A noite é quase sempre serena. Com o sol a pôr-se, acalma o rum-rum frenético dos carros, autocarros e eléctricos, e o que resta do dia fica entregue aos que se arrastam rua acima, rua abaixo até a temperatura descer ao ponto de não ser confortável estar lá fora. Aí, nessa hora que mal dura 60 minutos, o silêncio crescente quase que nos deixa ouvir a cidade existir.

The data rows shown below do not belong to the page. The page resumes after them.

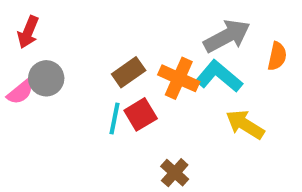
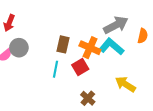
brown rectangle: (129, 72) -> (63, 44), turned -42
red square: (141, 114) -> (80, 67), moved
yellow arrow: (245, 124) -> (125, 84), moved

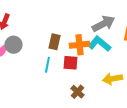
orange cross: (90, 48) -> (79, 45), turned -30
red square: (80, 67) -> (70, 63), turned 35
yellow arrow: (125, 84) -> (112, 79), turned -42

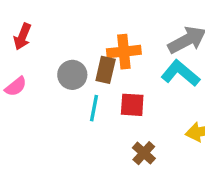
gray circle: (13, 45) -> (72, 75), moved
orange cross: (79, 45) -> (124, 52), moved

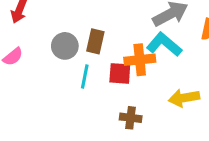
orange cross: (124, 52) -> (140, 60), moved
brown cross: (144, 153) -> (131, 118), turned -35

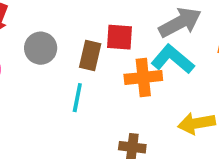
gray circle: (65, 46) -> (41, 48), moved
red square: (120, 73) -> (119, 37), moved

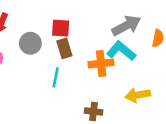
red square: (119, 37) -> (61, 28), moved
brown rectangle: (90, 55) -> (64, 48), turned -30

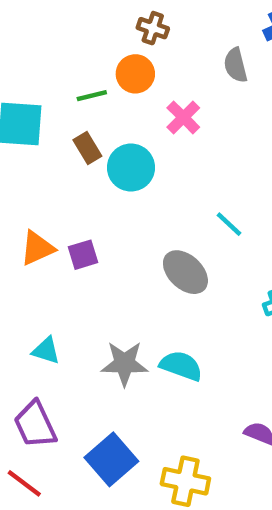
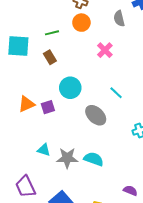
orange circle: (135, 74) -> (81, 23), moved
pink cross: (183, 117) -> (105, 50), moved
cyan circle: (131, 168) -> (70, 88), moved
cyan triangle: (46, 351) -> (44, 150), moved

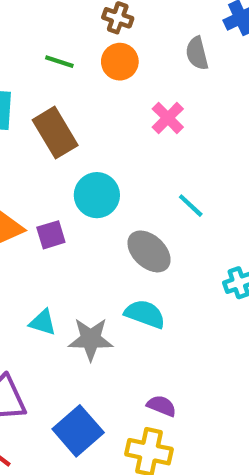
green line: (52, 33) -> (59, 62), moved, turned 32
brown rectangle: (50, 57) -> (55, 133), size x1.6
cyan semicircle: (94, 159) -> (145, 314), moved
purple semicircle: (130, 191) -> (162, 406), moved

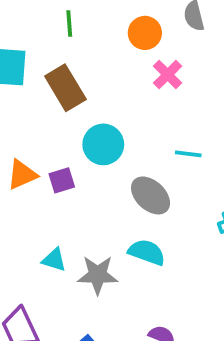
green line: (59, 62) -> (69, 23), turned 68
orange circle: (120, 62) -> (145, 33), moved
cyan line: (191, 206) -> (188, 154), turned -36

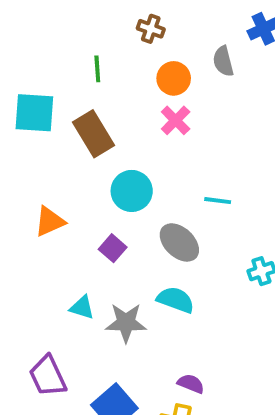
pink cross: (168, 75) -> (176, 120), moved
purple square: (62, 180) -> (113, 248), moved, turned -32

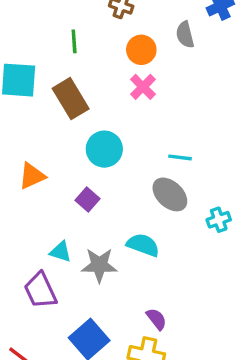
gray ellipse: (179, 242) -> (170, 194), moved
purple trapezoid: (48, 376) -> (40, 290), moved
purple semicircle: (191, 384) -> (156, 319), turned 30

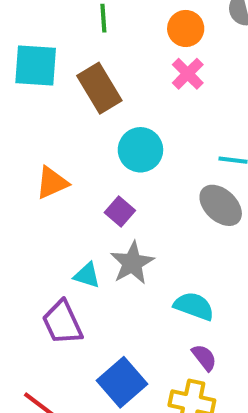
cyan semicircle: (143, 245) -> (194, 306), moved
gray star: (99, 265) -> (132, 263), moved, turned -30

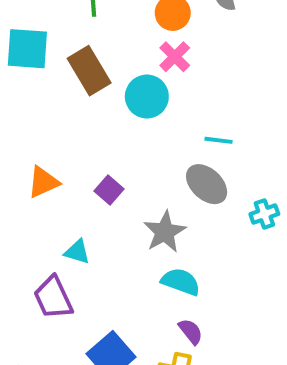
cyan circle: (140, 150) -> (147, 97), moved
orange triangle: (52, 183) -> (43, 182), moved
gray star: (132, 263) -> (165, 232), moved

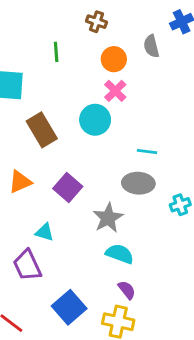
brown rectangle: (89, 71) -> (42, 130), moved
gray ellipse: (207, 184) -> (138, 183), turned -40
purple square: (109, 190) -> (68, 188), size x1.4

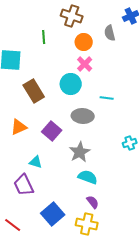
brown cross: (97, 22) -> (72, 16), size x1.5
cyan line: (147, 151) -> (107, 98), moved
gray ellipse: (138, 183) -> (83, 116), moved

William Basinski não trouxe necessariamente o silêncio a Lisboa - nem ao Musicbox, que inundou com pedaços de
Cascade,
The Deluge e um brevíssimo trecho de
Desintegration Loops -, mas os seus loops mareantes em incessante repetição foram catalisadores para nos fazer olhar para dentro e - se acreditarmos muito - ouvir a mudança a acontecer.
© José Silva
Não parece, mas repetições de Basinski são como que um diálogo mudo e carregado de nostálgia. As suas falas são simultaneamente pacientes e evocativas e, dada a forma como se repetem, entranham-se subtilmente no Musicbox que ansiava por ver este meio performer/meio músico, mas totalmente humano. Banhados pelo oceano aliciante e extremamente rico de Basinski, não nos resta se não admirá-lo e à lenta decadência da sua música. Como que por magia, o tempo suspende-se e é-nos dada a mão para assistir de perto aos efeitos da passagem do tempo à nossa volta.

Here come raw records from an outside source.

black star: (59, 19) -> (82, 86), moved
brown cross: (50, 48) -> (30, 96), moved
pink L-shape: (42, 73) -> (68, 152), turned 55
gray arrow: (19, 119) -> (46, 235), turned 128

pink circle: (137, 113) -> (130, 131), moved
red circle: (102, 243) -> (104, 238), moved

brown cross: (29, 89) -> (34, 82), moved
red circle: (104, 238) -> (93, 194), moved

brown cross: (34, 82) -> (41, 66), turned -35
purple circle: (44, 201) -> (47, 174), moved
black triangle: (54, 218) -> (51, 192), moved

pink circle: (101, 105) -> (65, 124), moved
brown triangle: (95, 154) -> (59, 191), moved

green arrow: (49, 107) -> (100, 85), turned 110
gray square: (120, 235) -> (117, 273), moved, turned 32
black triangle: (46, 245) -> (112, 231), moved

Entregues ao silêncio e à introspecção, talvez estejamos todos a escrever na pele e na memória aquele momento, para a ele voltarmos sempre que quisermos. Talvez estejamos a guardar cada imagem e a absorver cada nota para a sujeitarmos à nossa própria erosão. Ou talvez estejamos apenas rendidos ao embalo, contagiados pela serenidade e pela aura de um quase semi-deus que William Basinski carrega sem dificuldade. Confortáveis neste abraço, não nos resta se não acordar do estado de sublimação e desejar que o eco de Basinski nunca se deteriore definitivamente.

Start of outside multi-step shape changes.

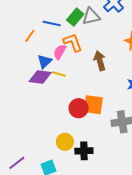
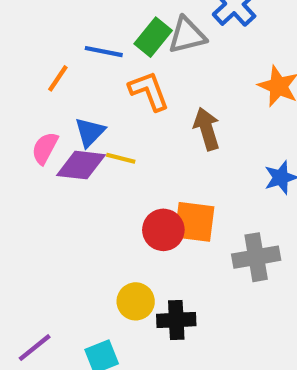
pink semicircle: (60, 52) -> (45, 148), moved

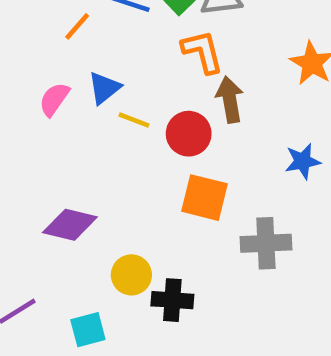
orange L-shape: (149, 91) -> (202, 52), moved
purple diamond: (81, 165) -> (70, 225), moved
red circle: (163, 230) -> (189, 134), moved

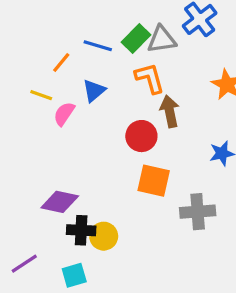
blue triangle: (104, 88) -> (94, 91), moved
pink semicircle: (54, 99) -> (64, 114), moved
yellow line: (134, 120) -> (41, 95), moved
black cross: (172, 300) -> (81, 230), moved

Mas a noite ainda guardava mais espaço ao recolhimento e à emoção. Mr. Herbert Quain, de certa forma um descendente de Basinski, iria assomar ao palco pouco depois. Ao contrário do que alguns poderiam esperar, Mr. Herbert Quain deixou de lado exercícios mais dançáveis para dar espaço ao esplendor ambiental que (também) pontua o seu trabalho - e que há muito ameaçava libertar em palco.
© José Silva
Numa actuação que se podia dividir em duas partes, fica na retina a progressão pensada e habilmente executada pelo produtor da Covilhã. Sem dificuldades, Quain explorou uma dimensão onde pôde abraçar em definitivo um espectro contemplativo que há muito se adivinhava na sua música. Aqui, há espaço para momentos que podiam ser uma homenagem a Basinski (em que os “loops eternos” carregam a música aos ombros) e para explorar densidades e texturas que não lhe ouvíramos antes. Mesmo quando se permitiu a acelerar o seu set (valeu a revisita a “Behind The Curtain”, por exemplo), fê-lo despindo inteligentemente as suas canções, servindo apenas o essencial para nos conquistar. No fim, ficou mais uma prova de que o downtempo também serve para dançar.
© José Silva
No início da noite, coube a Jerome Faria dar o pontapé de saída. E se William Basinski e Mr. Herbert Quain se complementam e permitem traçar algumas linhas de comparação entre ambos, o mesmo não se pode dizer de Jerome Faria – o que numa noite com três actuações nunca pode ser mau. Pese embora o recurso a alguns clichés típicos do glitch, o madeirense oscilou habilmente entre uma espécie de doom electrónico e um ambient subtil e epidérmico. Como se encarnasse duas faces da mesma moeda, Jerome foi ora libertador ora castigador, ora meditativo ora brusco, e tudo isso fez sentido numa noite que ainda tinha tanto para dar.